Accuracy of predicted TF–GO terms associations at different E-value cutoffs using the Avg-Odds global method
| Yeast | Human | |||||||
|---|---|---|---|---|---|---|---|---|
| Pred. | 1 TP | Rec. | Prec. | Pred. | 1 TP | Rec. | Prec. | |
| 0.01 | 5.4 | 0.56 | 0.27 | *0.61 | 22.8 | 0.75 | 0.10 | *0.60 |
| 0.05 | 8.2 | 0.58 | 0.32 | *0.49 | 31.5 | 0.75 | 0.13 | 0.44 |
| 0.1 | 10.0 | 0.60 | 0.36 | *0.44 | 36.8 | 0.75 | 0.14 | 0.40 |
| 1 | 20.2 | 0.73 | 0.49 | 0.27 | 72.3 | 1 | 0.22 | 0.33 |
| 10 | 54.0 | 0.87 | 0.66 | 0.15 | 132.3 | 1 | 0.30 | 0.25 |
| 50 | 144.6 | 0.93 | 0.78 | 0.07 | 250.3 | 1 | 0.37 | 0.17 |
The columns indicate the E-value cutoff, number of TF–GO term association predictions returned by the method at that cutoff, the probability of predicting at least one true positive (1 TP; higher is better), the recall (higher is better), and the precision (higher is better).

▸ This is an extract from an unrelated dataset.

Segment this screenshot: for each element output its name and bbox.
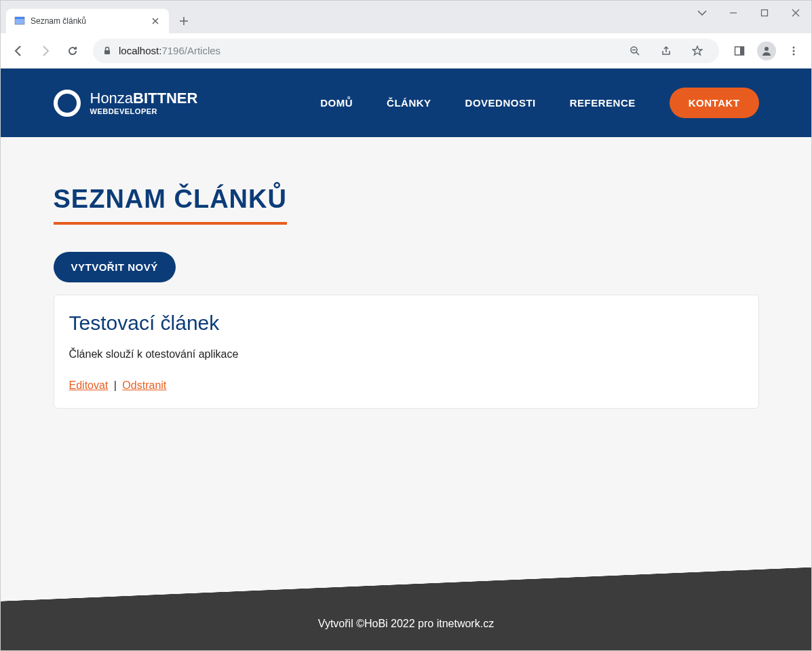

The values for yeast are averages calculated from the 43 TFs for which target GO terms exist. The values for human are averages calculated from NFKB1, SRY, CREB1 and TP53. When one or more TFs render no predictions they are excluded from the precision average (marked with ‘*’).
Effect on accuracy of using the Z-score variant of Avg-Odds global scores in human
| Gene name | AUC50 | Motif content | Target CpG islands (%) | |
|---|---|---|---|---|
| Avg-Odds | Avg-Odds ZS | |||
| NFKB1 | 0.10 | 0.16 | 76% GC | 27 |
| SRY | 0.07 | 0.34 | 76% AT | 40 |
| CREB1 | 0.40 | 0.05 | 59% GC | 44 |
| TP53 | 0.02 | 0.00 | 60% GC | 48 |
The table compares the AUC50 accuracy score of predicted TF–GO term associations in Human using the Avg-Odds Global method and its shuffled-sequence Z-score variant (ZS) for four TFs. For each TF, the average GC- (or AT-) content of the motif (the average total probability of the two bases in the PWM) and the percentage of the known targets of the TF that are CpG islands [according to the definition of Takai and Jones (24)] are also shown.
Figure 1.Accuracy (ROC50) predicting yeast TF target genes. Curves show the ROC50 plots for three methods of predicting target genes of 63 Yeast TFs. Error bars show the standard error.